◆ Exercise instructions: Please return the records below exactly as they stand.
• • • • •
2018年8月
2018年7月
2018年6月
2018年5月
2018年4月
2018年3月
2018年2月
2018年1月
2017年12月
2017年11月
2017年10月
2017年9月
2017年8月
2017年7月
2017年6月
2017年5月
• • • • •
◆ Output below:
2018年8月
2018年7月
2018年6月
2018年5月
2018年4月
2018年3月
2018年2月
2018年1月
2017年12月
2017年11月
2017年10月
2017年9月
2017年8月
2017年7月
2017年6月
2017年5月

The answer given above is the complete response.